Translating the existing base of (a very large collection of) legacy documents to MathML is an important issue. Such documents are primarily in TEX (or one of its family members, such as LATEX) and Microsoft Word.

There are several questions that need to be asked (and answered to a satisfactory extent):

**Timeliness/Stability.**Is the time ripe for legacy document conversion to MathML? See the section on Image is Everything. Will this result in a "standard hopping" (from * to MathML to yet something else)? This can be a major waste of resources. It is a "give and take" situation, with no guarantees for success.**Competition.**"Why not just convert the documents to Portable Document Format (PDF)?" By using PDF one loses the advantages that XML offers, but there are other benefits. For example, with PDF the production cycle is straightforward, and there are almost no rendering uncertainities at the delivery-end. It thus becomes a question of priorities.**Procedure.**Manual translation is possible but hardly practical. Therefore, *-to-MathML-type convertors are being developed. XSL Transformations (XSLT) can also be used to translate XML documents in other vocabularies to MathML. A large-scale translation, even if automated, can be a mammoth effort, and this should be taken into consideration. Accuracy is another issue. Such translations suffer from the limitation that they can could only be translated to the Presentation Markup, thus losing the advantage that the Content Markup offers.

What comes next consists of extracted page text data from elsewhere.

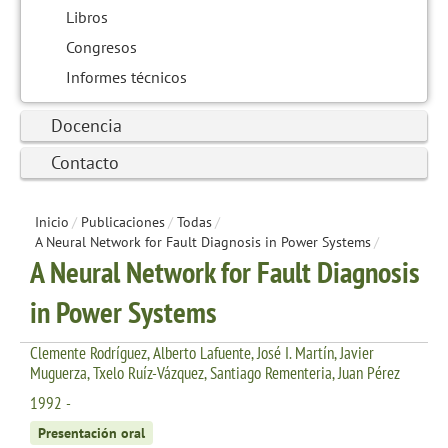
Libros
Congresos
Informes técnicos
Docencia
Contacto
Inicio
/
Publicaciones
/
Todas
/
A Neural Network for Fault Diagnosis in Power Systems
/
A Neural Network for Fault Diagnosis
in Power Systems
Clemente Rodríguez, Alberto Lafuente, José I. Martín, Javier
Muguerza, Txelo Ruíz-Vázquez, Santiago Rementeria, Juan Pérez
1992 -
Presentación oral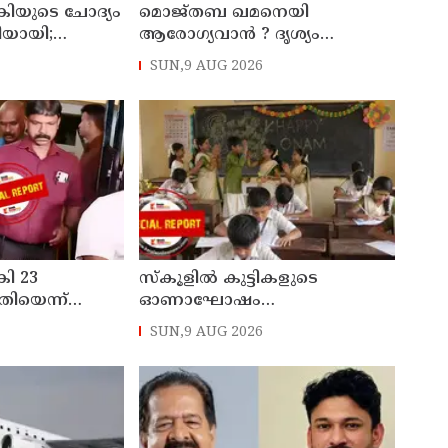
കിയുടെ ചോദ്യം
മൊജ്തബ ഖമനെയി
തിയായി;
ആരോഗ്യവാന്‍ ? ദൃശ്യം
്ട്രേറ്റിന്
പുറത്തുവിട്ട് ഇറാന്‍ മാധ്യമം
SUN,9 AUG 2026
ാക്കും
കി 23
സ്‌കൂളില്‍ കുട്ടികളുടെ
തിയെന്ന്
ഓണാഘോഷം
 ചുമത്തി
ഇല്ലാതാക്കുന്നത്
SUN,9 AUG 2026
ാന്‍ നീക്കം
എന്തിനുവേണ്ടി? പരീക്ഷ
ഷെഡ്യൂള്‍ മാറ്റിയത്
തിരുത്തുമോ?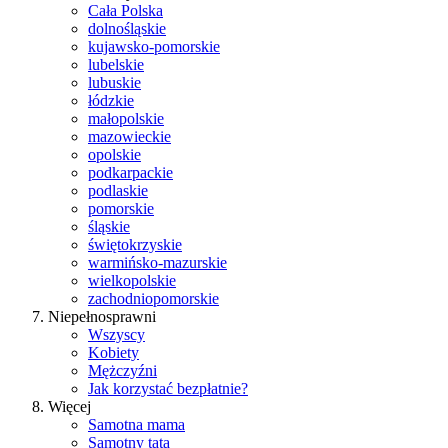
Cała Polska
dolnośląskie
kujawsko-pomorskie
lubelskie
lubuskie
łódzkie
małopolskie
mazowieckie
opolskie
podkarpackie
podlaskie
pomorskie
śląskie
świętokrzyskie
warmińsko-mazurskie
wielkopolskie
zachodniopomorskie
Niepełnosprawni
Wszyscy
Kobiety
Mężczyźni
Jak korzystać bezpłatnie?
Więcej
Samotna mama
Samotny tata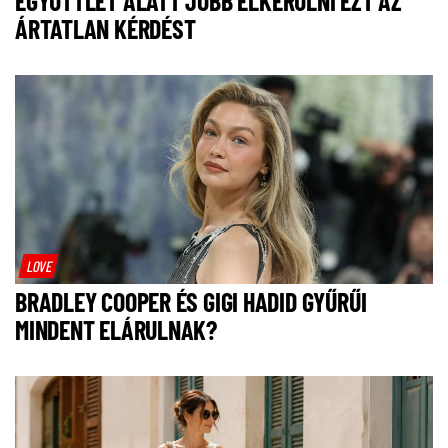
EGYÜTTLÉT ALATT JOBB ELKERÜLNI EZT AZ
ÁRTATLAN KÉRDÉST
LOVE
BRADLEY COOPER ÉS GIGI HADID GYŰRŰI
MINDENT ELÁRULNAK?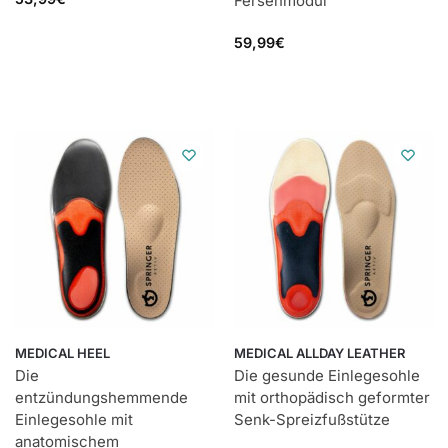
Fersenmodul
59,99
€
MEDICAL HEEL
MEDICAL ALLDAY LEATHER
Die
Die gesunde Einlegesohle
entzündungshemmende
mit orthopädisch geformter
Einlegesohle mit
Senk-Spreizfußstütze
anatomischem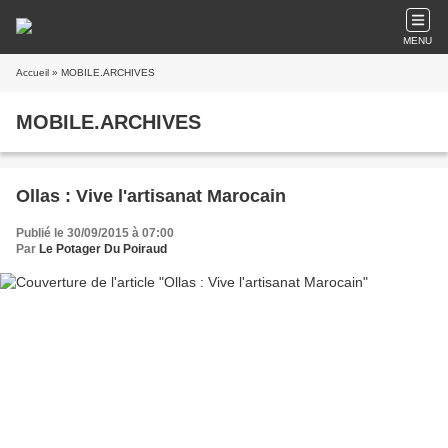
MENU
Accueil
» MOBILE.ARCHIVES
MOBILE.ARCHIVES
Ollas : Vive l'artisanat Marocain
Publié le 30/09/2015 à 07:00
Par
Le Potager Du Poiraud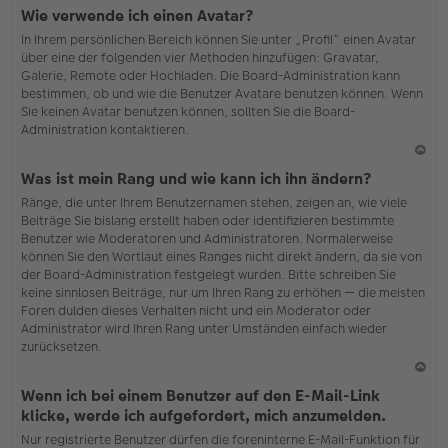
N
Wie verwende ich einen Avatar?
ac
In Ihrem persönlichen Bereich können Sie unter „Profil“ einen Avatar
h
über eine der folgenden vier Methoden hinzufügen: Gravatar,
o
Galerie, Remote oder Hochladen. Die Board-Administration kann
b
bestimmen, ob und wie die Benutzer Avatare benutzen können. Wenn
en
Sie keinen Avatar benutzen können, sollten Sie die Board-
Administration kontaktieren.
N
Was ist mein Rang und wie kann ich ihn ändern?
ac
Ränge, die unter Ihrem Benutzernamen stehen, zeigen an, wie viele
h
Beiträge Sie bislang erstellt haben oder identifizieren bestimmte
o
Benutzer wie Moderatoren und Administratoren. Normalerweise
b
können Sie den Wortlaut eines Ranges nicht direkt ändern, da sie von
en
der Board-Administration festgelegt wurden. Bitte schreiben Sie
keine sinnlosen Beiträge, nur um Ihren Rang zu erhöhen — die meisten
Foren dulden dieses Verhalten nicht und ein Moderator oder
Administrator wird Ihren Rang unter Umständen einfach wieder
zurücksetzen.
N
Wenn ich bei einem Benutzer auf den E-Mail-Link
ac
klicke, werde ich aufgefordert, mich anzumelden.
h
Nur registrierte Benutzer dürfen die foreninterne E-Mail-Funktion für
o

Even after an year and a half in existence as a W3C Recommendation, and multiple revisions thereafter, rendering support for MathML in widely-used browsers is practically nonexistent. Among freely available browsers, only the W3C test-bed browser Amaya supports almost all of the Presentation Markup. This is reminiscent of the introduction of mathematical notation in HTML 3.0 (now deprecated) which was supported only in the W3C test-bed browser Arena. The situation is improving with the MathML in Mozilla effort, but implementations are premature and the release date of Mozilla itself is unclear. Also, the current support is only for Presentation Markup.

There are browser plug-ins available, such as, IBM techexplorer Hypermedia Browser with a large support for both MathML Content and Presentation Markup. However, plug-in use suffers from historical problems such as making the browser monolithic and being a performance hog. Furthermore, it is extremely impractical approach for documents containing several mathematical objects (for an example, see here).

With MathML, we now have a mechanism of putting mathematical objects on the Web. However, there is an apparent lack of training that would lead to the realization that having mathematical notation on the Web marked-up in MathML would indeed be radically different, and useful. This situation is likely to improve as MathML enters the "consumption phase," finding its place, for example, in books and classrooms.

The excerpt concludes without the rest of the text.